YOUR GOAL ▸ Print again, word for word, all of the records below, and leave the pictures out.
☆ ☆ ☆ ☆
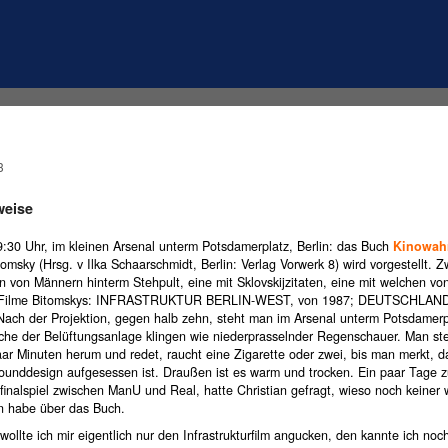
3
weise
9:30 Uhr, im kleinen Arsenal unterm Potsdamerplatz, Berlin: das Buch
Kinowahr
omsky (Hrsg. v Ilka Schaarschmidt, Berlin: Verlag Vorwerk 8) wird vorgestellt. Z
n von Männern hinterm Stehpult, eine mit Sklovskijzitaten, eine mit welchen vo
 Filme Bitomskys: INFRASTRUKTUR BERLIN-WEST, von 1987; DEUTSCHLAN
Nach der Projektion, gegen halb zehn, steht man im Arsenal unterm Potsdamerp
che der Belüftungsanlage klingen wie niederprasselnder Regenschauer. Man st
aar Minuten herum und redet, raucht eine Zigarette oder zwei, bis man merkt, 
ounddesign aufgesessen ist. Draußen ist es warm und trocken. Ein paar Tage z
finalspiel zwischen ManU und Real, hatte Christian gefragt, wieso noch keiner 
n habe über das Buch.
wollte ich mir eigentlich nur den Infrastrukturfilm angucken, den kannte ich noch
☆ ☆ ☆ ☆
WRITTEN SOLUTION ▸
3
weise
9:30 Uhr, im kleinen Arsenal unterm Potsdamerplatz, Berlin: das Buch
Kinowahr
omsky (Hrsg. v Ilka Schaarschmidt, Berlin: Verlag Vorwerk 8) wird vorgestellt. Z
n von Männern hinterm Stehpult, eine mit Sklovskijzitaten, eine mit welchen vo
 Filme Bitomskys: INFRASTRUKTUR BERLIN-WEST, von 1987; DEUTSCHLAN
Nach der Projektion, gegen halb zehn, steht man im Arsenal unterm Potsdamerp
che der Belüftungsanlage klingen wie niederprasselnder Regenschauer. Man st
aar Minuten herum und redet, raucht eine Zigarette oder zwei, bis man merkt, 
ounddesign aufgesessen ist. Draußen ist es warm und trocken. Ein paar Tage z
finalspiel zwischen ManU und Real, hatte Christian gefragt, wieso noch keiner 
n habe über das Buch.
wollte ich mir eigentlich nur den Infrastrukturfilm angucken, den kannte ich noch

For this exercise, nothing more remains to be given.